EXCERPTED RECORDS ::

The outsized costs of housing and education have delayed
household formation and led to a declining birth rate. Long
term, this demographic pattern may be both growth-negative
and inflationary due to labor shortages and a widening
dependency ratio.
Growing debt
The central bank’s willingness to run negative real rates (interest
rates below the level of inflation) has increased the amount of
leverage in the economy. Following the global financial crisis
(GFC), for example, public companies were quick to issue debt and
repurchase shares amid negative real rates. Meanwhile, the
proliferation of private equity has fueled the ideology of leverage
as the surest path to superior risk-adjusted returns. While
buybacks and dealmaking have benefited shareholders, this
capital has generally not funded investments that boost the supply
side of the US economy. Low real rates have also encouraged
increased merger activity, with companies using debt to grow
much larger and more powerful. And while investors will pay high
* * *
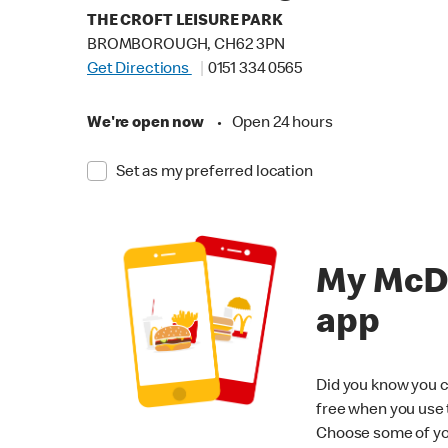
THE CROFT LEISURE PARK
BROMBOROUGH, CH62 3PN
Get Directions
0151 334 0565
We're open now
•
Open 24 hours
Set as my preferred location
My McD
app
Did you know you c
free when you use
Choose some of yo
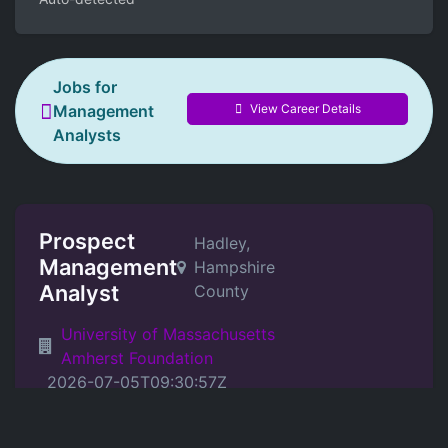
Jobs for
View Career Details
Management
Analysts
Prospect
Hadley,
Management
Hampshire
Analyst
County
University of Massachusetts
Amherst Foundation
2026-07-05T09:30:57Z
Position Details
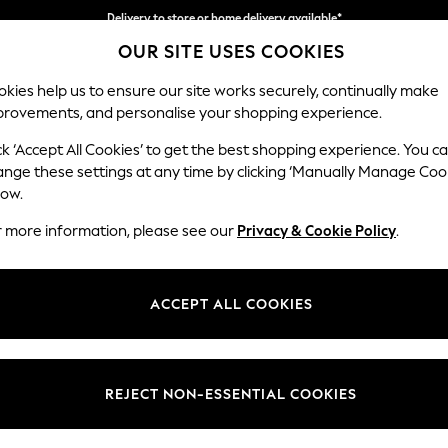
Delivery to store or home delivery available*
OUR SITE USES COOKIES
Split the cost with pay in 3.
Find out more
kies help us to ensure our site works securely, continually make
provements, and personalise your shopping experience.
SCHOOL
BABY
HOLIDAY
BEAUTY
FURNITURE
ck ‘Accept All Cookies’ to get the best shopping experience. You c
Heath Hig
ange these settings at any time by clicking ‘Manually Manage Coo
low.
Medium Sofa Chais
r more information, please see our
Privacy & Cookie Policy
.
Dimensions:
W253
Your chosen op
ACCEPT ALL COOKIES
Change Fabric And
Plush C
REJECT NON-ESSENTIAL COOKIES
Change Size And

HOW TO COMPLETE THIS TASK :: Please count up the lines above that include the string "debt" and respond with the total alone.

TASK RESPONSE :: 3